*Problem statement*
Return only the lines from the top of the material through the line marked by "In order to click on Publicar", unaltered.

*Data to process*

# # # # #

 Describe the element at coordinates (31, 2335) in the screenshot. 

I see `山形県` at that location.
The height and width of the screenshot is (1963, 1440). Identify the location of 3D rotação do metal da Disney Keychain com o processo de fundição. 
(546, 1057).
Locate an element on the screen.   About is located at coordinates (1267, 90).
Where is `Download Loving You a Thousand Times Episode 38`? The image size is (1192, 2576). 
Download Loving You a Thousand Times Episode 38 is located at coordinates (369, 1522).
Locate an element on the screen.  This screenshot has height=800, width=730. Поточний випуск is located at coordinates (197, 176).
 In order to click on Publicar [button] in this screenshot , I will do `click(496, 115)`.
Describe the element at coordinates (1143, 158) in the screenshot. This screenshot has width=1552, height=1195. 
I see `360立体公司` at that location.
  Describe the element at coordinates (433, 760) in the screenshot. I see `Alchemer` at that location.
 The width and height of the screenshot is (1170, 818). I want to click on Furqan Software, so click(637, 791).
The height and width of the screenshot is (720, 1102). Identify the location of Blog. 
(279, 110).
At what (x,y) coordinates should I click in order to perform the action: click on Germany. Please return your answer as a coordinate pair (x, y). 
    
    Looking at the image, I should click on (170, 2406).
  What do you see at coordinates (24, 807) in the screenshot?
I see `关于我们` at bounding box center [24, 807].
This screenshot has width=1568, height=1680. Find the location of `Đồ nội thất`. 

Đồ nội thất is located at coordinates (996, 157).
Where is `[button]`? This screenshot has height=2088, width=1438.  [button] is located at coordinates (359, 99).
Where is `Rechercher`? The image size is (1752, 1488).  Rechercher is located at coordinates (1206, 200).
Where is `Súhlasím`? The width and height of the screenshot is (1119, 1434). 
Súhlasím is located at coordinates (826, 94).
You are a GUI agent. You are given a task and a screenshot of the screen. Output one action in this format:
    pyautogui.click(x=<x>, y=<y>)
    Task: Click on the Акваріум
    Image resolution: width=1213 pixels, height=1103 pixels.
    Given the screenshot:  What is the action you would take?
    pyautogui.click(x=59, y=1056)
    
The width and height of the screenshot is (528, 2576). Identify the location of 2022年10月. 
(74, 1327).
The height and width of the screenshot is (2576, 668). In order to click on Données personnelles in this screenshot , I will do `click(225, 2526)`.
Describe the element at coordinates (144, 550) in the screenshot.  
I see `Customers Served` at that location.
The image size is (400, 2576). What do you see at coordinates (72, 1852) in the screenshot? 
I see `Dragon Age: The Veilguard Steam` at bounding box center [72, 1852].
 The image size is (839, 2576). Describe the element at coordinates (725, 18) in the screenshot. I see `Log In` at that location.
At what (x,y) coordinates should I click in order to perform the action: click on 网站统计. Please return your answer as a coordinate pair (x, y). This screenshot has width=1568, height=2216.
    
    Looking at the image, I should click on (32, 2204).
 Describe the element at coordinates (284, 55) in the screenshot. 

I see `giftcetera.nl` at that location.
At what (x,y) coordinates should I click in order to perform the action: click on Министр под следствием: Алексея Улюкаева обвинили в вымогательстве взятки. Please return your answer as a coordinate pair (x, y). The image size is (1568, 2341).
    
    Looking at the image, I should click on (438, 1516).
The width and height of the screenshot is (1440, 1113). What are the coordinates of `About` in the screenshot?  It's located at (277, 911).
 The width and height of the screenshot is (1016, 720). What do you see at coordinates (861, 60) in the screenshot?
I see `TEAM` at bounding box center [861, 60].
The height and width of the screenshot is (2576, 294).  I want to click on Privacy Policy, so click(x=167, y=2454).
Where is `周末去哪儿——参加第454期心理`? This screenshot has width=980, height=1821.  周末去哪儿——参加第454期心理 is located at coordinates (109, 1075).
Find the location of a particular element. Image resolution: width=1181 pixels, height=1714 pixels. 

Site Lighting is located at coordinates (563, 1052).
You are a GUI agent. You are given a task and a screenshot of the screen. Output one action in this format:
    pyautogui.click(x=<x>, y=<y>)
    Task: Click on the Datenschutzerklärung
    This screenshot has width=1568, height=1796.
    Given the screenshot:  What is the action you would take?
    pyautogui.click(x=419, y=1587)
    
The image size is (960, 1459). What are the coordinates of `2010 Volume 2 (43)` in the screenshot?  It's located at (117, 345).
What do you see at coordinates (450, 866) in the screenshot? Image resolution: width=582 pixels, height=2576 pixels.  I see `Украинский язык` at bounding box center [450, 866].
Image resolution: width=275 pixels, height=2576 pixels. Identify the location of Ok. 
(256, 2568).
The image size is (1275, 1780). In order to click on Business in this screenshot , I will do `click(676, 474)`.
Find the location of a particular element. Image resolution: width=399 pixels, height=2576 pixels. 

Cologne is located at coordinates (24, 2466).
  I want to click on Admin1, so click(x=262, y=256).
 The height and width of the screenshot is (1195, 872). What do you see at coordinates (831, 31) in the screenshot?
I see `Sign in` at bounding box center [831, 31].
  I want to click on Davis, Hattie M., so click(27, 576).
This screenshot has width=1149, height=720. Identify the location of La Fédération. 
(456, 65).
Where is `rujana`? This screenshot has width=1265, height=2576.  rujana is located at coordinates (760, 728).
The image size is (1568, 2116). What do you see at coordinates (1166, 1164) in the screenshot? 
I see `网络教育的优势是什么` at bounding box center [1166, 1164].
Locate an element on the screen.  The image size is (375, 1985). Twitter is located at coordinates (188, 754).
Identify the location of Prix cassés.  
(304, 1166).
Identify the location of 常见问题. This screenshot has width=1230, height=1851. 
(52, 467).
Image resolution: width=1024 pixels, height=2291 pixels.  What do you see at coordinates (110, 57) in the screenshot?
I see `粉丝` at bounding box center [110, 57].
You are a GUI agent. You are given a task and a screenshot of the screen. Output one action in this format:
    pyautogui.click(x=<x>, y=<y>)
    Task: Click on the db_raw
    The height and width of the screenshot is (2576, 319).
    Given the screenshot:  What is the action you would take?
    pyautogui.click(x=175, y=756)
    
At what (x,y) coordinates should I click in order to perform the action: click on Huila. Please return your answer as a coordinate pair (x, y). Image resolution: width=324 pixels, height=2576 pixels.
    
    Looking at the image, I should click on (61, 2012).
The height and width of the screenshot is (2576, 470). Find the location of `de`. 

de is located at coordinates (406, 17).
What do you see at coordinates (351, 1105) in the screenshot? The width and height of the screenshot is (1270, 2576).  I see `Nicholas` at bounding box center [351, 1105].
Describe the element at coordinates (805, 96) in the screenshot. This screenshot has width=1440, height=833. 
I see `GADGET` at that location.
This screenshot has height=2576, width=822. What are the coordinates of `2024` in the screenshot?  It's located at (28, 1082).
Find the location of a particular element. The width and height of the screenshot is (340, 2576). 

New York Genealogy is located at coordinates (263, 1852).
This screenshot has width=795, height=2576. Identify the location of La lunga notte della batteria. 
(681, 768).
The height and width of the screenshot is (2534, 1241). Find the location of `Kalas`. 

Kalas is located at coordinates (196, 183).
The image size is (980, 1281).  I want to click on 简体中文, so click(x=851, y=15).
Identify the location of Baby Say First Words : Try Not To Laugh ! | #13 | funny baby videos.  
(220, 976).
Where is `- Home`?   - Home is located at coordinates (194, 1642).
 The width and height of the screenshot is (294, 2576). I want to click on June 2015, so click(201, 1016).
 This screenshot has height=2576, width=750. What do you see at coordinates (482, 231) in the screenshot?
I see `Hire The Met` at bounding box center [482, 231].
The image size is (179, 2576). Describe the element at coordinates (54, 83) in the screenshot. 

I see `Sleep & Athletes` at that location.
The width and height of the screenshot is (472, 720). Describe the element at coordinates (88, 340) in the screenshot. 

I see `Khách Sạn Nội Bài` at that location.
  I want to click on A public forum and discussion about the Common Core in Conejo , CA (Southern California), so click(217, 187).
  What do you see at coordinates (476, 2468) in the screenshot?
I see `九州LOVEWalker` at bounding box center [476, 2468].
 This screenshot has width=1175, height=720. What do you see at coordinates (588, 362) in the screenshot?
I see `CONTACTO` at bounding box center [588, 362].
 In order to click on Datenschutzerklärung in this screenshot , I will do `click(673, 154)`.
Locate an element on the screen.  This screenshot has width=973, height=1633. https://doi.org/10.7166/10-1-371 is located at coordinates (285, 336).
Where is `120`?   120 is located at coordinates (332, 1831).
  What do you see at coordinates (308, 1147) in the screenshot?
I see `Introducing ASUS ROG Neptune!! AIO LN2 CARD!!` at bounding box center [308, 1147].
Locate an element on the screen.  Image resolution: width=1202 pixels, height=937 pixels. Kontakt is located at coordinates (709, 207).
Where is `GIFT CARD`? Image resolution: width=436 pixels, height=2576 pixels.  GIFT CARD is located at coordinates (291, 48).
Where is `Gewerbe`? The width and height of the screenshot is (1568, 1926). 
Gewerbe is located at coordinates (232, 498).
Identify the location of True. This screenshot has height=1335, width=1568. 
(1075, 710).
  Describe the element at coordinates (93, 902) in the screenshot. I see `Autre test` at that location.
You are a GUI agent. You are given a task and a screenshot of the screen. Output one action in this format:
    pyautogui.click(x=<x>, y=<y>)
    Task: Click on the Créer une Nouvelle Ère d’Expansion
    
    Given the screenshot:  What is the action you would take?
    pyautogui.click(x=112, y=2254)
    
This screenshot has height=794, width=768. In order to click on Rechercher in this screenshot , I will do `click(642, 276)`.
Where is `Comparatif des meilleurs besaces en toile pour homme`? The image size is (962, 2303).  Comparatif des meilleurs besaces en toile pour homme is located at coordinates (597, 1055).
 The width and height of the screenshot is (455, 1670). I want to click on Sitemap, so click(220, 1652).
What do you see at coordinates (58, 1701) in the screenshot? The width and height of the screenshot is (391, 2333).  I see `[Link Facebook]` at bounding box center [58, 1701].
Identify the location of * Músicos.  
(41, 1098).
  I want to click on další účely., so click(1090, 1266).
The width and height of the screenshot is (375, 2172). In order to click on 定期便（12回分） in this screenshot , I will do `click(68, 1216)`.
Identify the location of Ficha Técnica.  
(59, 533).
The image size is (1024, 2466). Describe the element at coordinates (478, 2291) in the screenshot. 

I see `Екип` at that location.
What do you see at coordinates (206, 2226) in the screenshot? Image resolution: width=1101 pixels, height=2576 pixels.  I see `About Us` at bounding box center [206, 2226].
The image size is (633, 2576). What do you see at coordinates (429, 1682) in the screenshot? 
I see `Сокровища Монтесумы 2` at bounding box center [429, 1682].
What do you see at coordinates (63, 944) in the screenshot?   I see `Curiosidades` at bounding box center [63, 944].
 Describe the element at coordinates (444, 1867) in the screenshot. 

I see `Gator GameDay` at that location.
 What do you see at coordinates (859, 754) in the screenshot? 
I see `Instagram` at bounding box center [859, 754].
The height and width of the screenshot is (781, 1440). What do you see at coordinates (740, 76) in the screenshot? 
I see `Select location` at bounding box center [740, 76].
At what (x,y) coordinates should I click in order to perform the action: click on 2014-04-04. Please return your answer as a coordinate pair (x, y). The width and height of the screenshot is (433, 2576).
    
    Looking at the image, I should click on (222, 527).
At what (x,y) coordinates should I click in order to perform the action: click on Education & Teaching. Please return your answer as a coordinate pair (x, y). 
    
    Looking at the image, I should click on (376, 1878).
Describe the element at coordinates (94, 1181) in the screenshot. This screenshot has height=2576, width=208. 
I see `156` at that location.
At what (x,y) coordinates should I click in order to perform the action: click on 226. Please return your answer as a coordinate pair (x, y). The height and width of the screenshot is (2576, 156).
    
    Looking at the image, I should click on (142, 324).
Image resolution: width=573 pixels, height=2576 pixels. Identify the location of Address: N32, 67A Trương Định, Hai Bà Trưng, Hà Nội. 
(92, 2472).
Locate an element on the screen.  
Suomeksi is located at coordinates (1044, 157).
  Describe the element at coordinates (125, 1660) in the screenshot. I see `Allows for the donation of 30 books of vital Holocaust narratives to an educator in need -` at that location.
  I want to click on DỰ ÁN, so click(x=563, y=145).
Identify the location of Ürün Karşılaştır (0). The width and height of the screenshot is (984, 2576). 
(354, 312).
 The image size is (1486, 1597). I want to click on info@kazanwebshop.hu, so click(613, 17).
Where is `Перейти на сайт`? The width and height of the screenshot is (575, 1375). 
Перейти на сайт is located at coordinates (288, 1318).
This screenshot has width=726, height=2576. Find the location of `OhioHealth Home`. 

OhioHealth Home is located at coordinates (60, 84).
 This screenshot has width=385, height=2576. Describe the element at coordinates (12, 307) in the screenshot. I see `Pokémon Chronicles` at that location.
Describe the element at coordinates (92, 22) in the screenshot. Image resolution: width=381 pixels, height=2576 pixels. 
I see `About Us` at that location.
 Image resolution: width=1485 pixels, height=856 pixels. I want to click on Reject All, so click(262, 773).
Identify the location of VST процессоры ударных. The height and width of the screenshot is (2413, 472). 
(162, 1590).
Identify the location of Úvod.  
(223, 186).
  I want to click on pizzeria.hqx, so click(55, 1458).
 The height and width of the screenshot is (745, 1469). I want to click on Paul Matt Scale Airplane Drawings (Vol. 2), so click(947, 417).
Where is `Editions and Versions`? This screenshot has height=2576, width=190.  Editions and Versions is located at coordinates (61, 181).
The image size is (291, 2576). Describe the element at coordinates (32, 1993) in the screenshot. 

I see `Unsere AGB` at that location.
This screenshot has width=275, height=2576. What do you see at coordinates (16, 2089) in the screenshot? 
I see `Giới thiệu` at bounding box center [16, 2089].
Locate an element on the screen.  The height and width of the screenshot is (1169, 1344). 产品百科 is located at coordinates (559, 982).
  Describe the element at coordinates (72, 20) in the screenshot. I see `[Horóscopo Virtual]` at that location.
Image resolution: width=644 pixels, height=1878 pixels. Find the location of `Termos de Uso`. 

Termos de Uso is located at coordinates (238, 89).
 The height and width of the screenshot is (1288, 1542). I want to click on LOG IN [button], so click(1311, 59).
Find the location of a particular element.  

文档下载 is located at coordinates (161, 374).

# # # # #

*Task answer*
 Describe the element at coordinates (31, 2335) in the screenshot. 

I see `山形県` at that location.
The height and width of the screenshot is (1963, 1440). Identify the location of 3D rotação do metal da Disney Keychain com o processo de fundição. 
(546, 1057).
Locate an element on the screen.   About is located at coordinates (1267, 90).
Where is `Download Loving You a Thousand Times Episode 38`? The image size is (1192, 2576). 
Download Loving You a Thousand Times Episode 38 is located at coordinates (369, 1522).
Locate an element on the screen.  This screenshot has height=800, width=730. Поточний випуск is located at coordinates (197, 176).
 In order to click on Publicar [button] in this screenshot , I will do `click(496, 115)`.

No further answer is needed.